Start the conversation with Eagle River Youth Coalition’s next Eat Chat Parent: Teens Taking the Wheel, Tips for Safe Driving today at Battle Mountain High School. The two-hour session will include interactive booths, expert panel presentations, an Impact Teen Drivers video and raffle prizes. This event is for both parents and teens ages 14 and older.
“Teens’ brains are still developing. The more we can do to keep them safe behind the wheel, always the better,” said Carol Johnson, Eagle River Youth Coalition community engagement coordinator and parent to three teenagers. “We want to empower teens with good decision-making abilities, on and off the road.”
What it’s like
Interactive displays will give teens a true feel of what can happen if they’re not paying attention on the road and give them the resources to make the right choices. The goal is to reduce teen drivers’ exposure to risk, modify risky driving behavior and develop driver skills and experience.
One of the top issues facing teen drivers is distracted driving, said school resource officer Megan Heil, from the Eagle County Sheriff’s Office, especially with a car full of kids. Additionally, with the decriminalization of marijuana, there’s an unfortunate increase in impaired driving. Teens at Eat Chat Parent can get a feel of just how destructive it can be to drive high or drunk when they don impairment goggles. They’ll see, literally, how it feels to drive high or drunk.

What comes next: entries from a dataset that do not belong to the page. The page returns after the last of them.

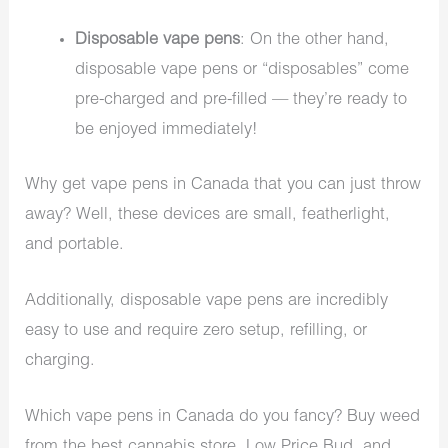
Disposable vape pens
: On the other hand,
disposable vape pens or “disposables” come
pre-charged and pre-filled — they’re ready to
be enjoyed immediately!
Why get vape pens in Canada that you can just throw
away? Well, these devices are small, featherlight,
and portable.
Additionally, disposable vape pens are incredibly
easy to use and require zero setup, refilling, or
charging.
Which vape pens in Canada do you fancy? Buy weed
from the best cannabis store, Low Price Bud, and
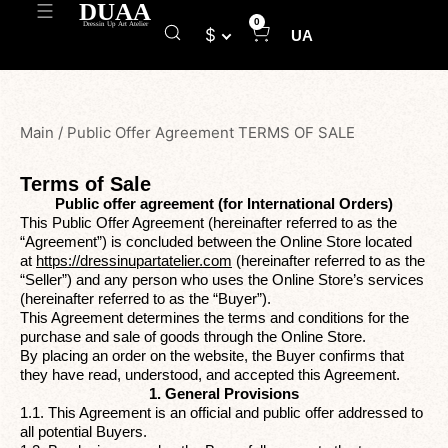
0
$
UA
Main
/
Public Offer Agreement TERMS OF SALE
Terms of Sale
Public offer agreement (for International Orders)
This Public Offer Agreement (hereinafter referred to as the
“Agreement”) is concluded between the Online Store located
at
https://dressinupartatelier.com
(hereinafter referred to as the
“Seller”) and any person who uses the Online Store’s services
(hereinafter referred to as the “Buyer”).
This Agreement determines the terms and conditions for the
purchase and sale of goods through the Online Store.
By placing an order on the website, the Buyer confirms that
they have read, understood, and accepted this Agreement.
1. General Provisions
1.1. This Agreement is an official and public offer addressed to
all potential Buyers.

In addition, teens (and parents, too) can try out Alive at 25, a driver’s awareness course; try driving simulators; watch Impact Teen Drivers, a short video; and visit with Eagle County staff, as well as the In and Out Driving School, regarding graduated license rules.
Students and their parents will have a Q-and-A with Heil; Phil Qualman, with the Eagle River Youth Coalition and Alpine Driving School; Barb Schierkolk, director of the victim impact panel; and Toby Baldwin, with the town of Avon Police Department and his daughter, Kelsea — both of whom where in a car accident earlier this year. They’ll share their firsthand experiences of being saved by seat belts.
“We’re really trying to partner with ERYC to provide parents with the necessary education to educate their teen drivers at home on the issues that are important to them; that’s why we are providing education on a variety of topics at Eat Chat Parent,” Heil said.
The Eagle River Youth Coalition is celebrating 15 years of service this year. The organization addresses service gaps, builds strengths and offers a variety of prevention programming. With a collaborative focus on meeting youth and familial needs, Eagle River Youth Coalition provides substance-abuse prevention, youth advocacy and parent outreach efforts throughout the Eagle River Valley.